What the exercise asks - Transcribe the entries below word for word, beginning at the line with "(PDF 4.7 MB)" and stopping after the line with "oning-models-openai-deepseek"; drop all pictures.

Stored data entries
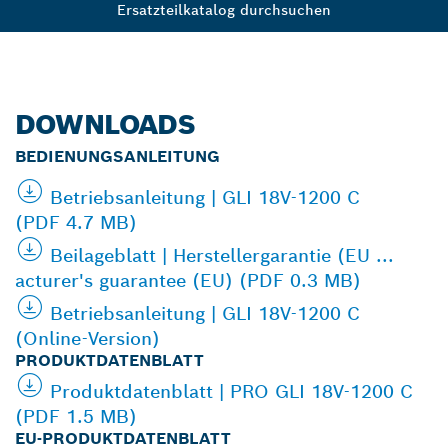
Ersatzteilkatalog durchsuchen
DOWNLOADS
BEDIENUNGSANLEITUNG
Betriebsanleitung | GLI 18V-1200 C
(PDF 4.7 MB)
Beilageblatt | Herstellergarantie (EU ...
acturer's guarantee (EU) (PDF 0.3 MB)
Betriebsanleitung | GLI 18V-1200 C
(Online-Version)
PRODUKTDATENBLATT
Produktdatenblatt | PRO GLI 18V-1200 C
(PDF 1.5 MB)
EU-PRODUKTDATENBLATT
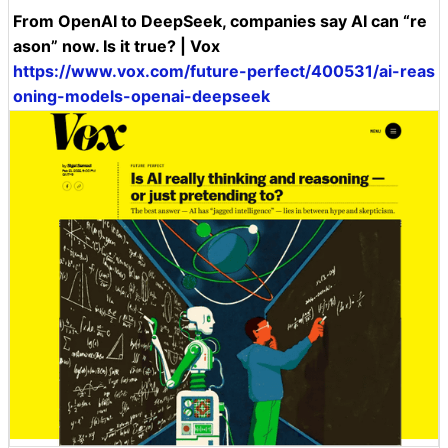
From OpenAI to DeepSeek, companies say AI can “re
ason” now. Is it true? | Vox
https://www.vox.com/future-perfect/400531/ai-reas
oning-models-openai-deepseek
--
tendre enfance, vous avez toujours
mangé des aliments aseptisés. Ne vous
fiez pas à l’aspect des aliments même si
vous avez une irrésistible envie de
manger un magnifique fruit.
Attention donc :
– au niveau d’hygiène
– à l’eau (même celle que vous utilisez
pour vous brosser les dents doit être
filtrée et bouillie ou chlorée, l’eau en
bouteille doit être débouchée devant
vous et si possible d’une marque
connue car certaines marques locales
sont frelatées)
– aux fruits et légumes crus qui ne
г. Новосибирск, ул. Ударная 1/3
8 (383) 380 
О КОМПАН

Answer area -
(PDF 4.7 MB)
Beilageblatt | Herstellergarantie (EU ...
acturer's guarantee (EU) (PDF 0.3 MB)
Betriebsanleitung | GLI 18V-1200 C
(Online-Version)
PRODUKTDATENBLATT
Produktdatenblatt | PRO GLI 18V-1200 C
(PDF 1.5 MB)
EU-PRODUKTDATENBLATT
From OpenAI to DeepSeek, companies say AI can “re
ason” now. Is it true? | Vox
https://www.vox.com/future-perfect/400531/ai-reas
oning-models-openai-deepseek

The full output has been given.